The author recognises that there are limitations to this review, the following notes those which they were able to identify.

This review found a lack of consistency in the language used when considering opacity as well as an enormous variety of subgroups of AIS systems in use. These two factors challenged the author to appropriately and inclusively recognise the multitudes of terms and programming language in existence which populate the literature discussing this review’s concerns.

Regarding the subgroups of algorithm types in AI; this review intentionally did not identify a particular group (such as machine learning) lest the discussion become side-tracked by specifically which AIS’s are being used rather than consideration of how the AIS are being used. Currently, machine learning is well-represented in the current debate, but this has not always been the case and another subgroup may prove to be more popular in the future (in House of Lords: Select Committee on Artificial Intelligence 2018).

Regarding the lack of consistent terminology made the literature searches challenging; for example, AI opacity could also be described as the AIS being a black box, or that there was a lack of AIS transparency.
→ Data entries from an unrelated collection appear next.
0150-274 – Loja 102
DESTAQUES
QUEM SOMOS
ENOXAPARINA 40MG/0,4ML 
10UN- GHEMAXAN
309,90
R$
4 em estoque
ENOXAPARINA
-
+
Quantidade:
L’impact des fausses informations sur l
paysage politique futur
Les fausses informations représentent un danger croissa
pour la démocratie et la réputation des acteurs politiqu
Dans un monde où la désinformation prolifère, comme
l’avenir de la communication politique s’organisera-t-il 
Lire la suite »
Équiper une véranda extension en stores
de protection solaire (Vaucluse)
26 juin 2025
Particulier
Increasing the number of search terms to attempt to capture the variety of terms did not improve the number of search results returned, nor the relevance of those search results. Ultimately ‘opacity’ was adopted as the primary descriptor and employed as the search term as it yielded the highest volume of relevant results in the literature searches.
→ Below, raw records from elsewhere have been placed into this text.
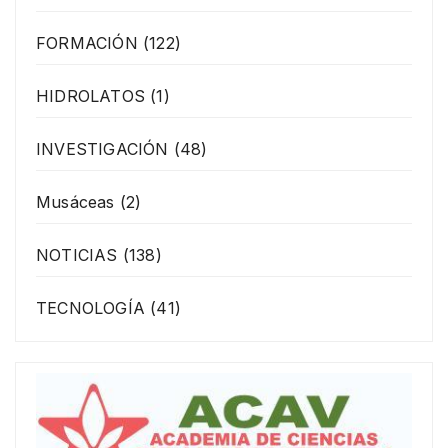
FORMACIÓN
(122)
HIDROLATOS
(1)
INVESTIGACIÓN
(48)
Musáceas
(2)
NOTICIAS
(138)
TECNOLOGÍA
(41)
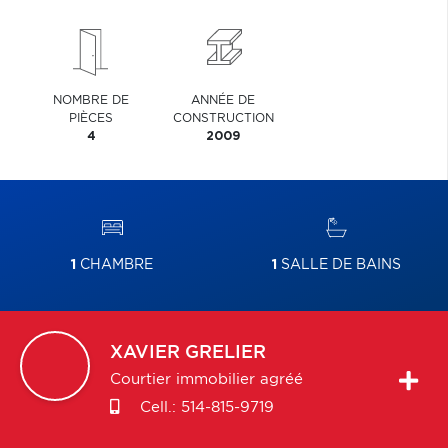
NOMBRE DE
ANNÉE DE
PIÈCES
CONSTRUCTION
4
2009
1
CHAMBRE
1
SALLE DE BAINS
XAVIER
GRELIER
Courtier immobilier agréé
Cell.:
514-815-9719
The author suspects that there has likely been much relevant material from a variety of worthy sources which has been lost to this review due to the changing nature of how information (especially regarding technology) has been communicated in recent years. Relevant and worthy ideas, concepts and opinions are no longer routinely published in the traditional way, i.e., via peer-reviewed journals, thus are not admitted to academic database searches which are the main pathway for discovering material for a systematic review such as this. For this reason, media items from outside of the realms of the traditional academic sources were selected when they were determined as pertinent to this review. For example, Ross and Swetlitz’s useful and demonstrative report of the use of IBM Watson would have been lost to this review had media been excluded.
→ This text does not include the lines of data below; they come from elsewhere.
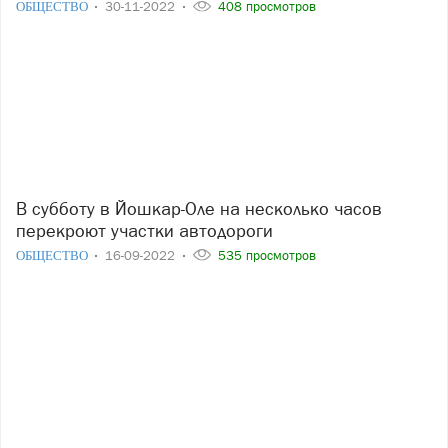
ОБЩЕСТВО
30-11-2022
408 просмотров
В субботу в Йошкар-Оле на несколько часов
перекроют участки автодороги
ОБЩЕСТВО
16-09-2022
535 просмотров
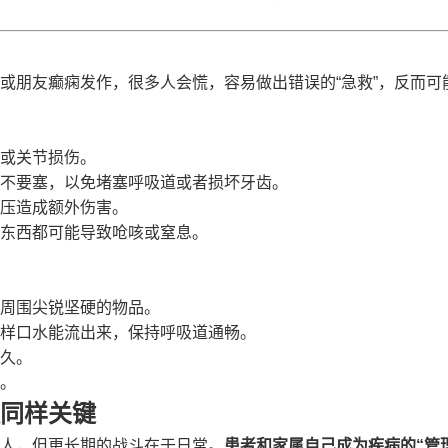
或朋友癫痫发作，很多人会慌，容易做出错误的“急救”，反而可
或关节损伤。
不要塞，以免堵塞呼吸道或者损坏牙齿。
压造成额外伤害。
东西都可能导致呛咳或窒息。
周围尖锐坚硬的物品。
样口水能流出来，保持呼吸道通畅。
久。
。
同样关键
人，但更长期的战斗在于日常。
患者和家属自己成为疾病的“管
Since the searches were performed in 2018, there could well have been more materials published which would be worthy of inclusion which has not been captured.

5 Conclusion

This literature review suggests that there are multiple concerns about opacity, accountability, responsibility and liability when considering the stakeholders of technologists and clinicians in the creation and use of AIS in clinical decision making. Accountability is challenged when the AIS in use is opaque, and allocation of responsibility is somewhat unclear. Legal analysis would help stakeholders to understand their obligations and prepare should an undesirable scenario of patient harm eventuate when AISs are used.